Please transcribe every entry below exactly, without including the pictures.

::: Records provided :::

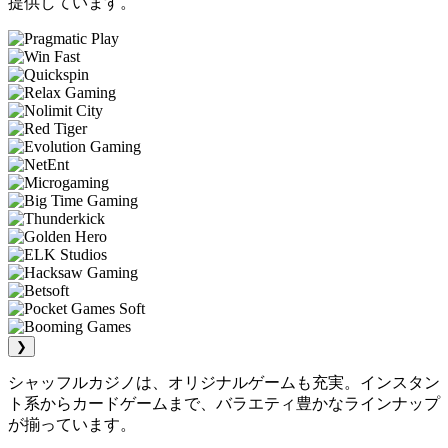
提供しています。
❯
シャッフルカジノは、オリジナルゲームも充実。インスタン
ト系からカードゲームまで、バラエティ豊かなラインナップ
が揃っています。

:::

» Result
提供しています。
❯
シャッフルカジノは、オリジナルゲームも充実。インスタン
ト系からカードゲームまで、バラエティ豊かなラインナップ
が揃っています。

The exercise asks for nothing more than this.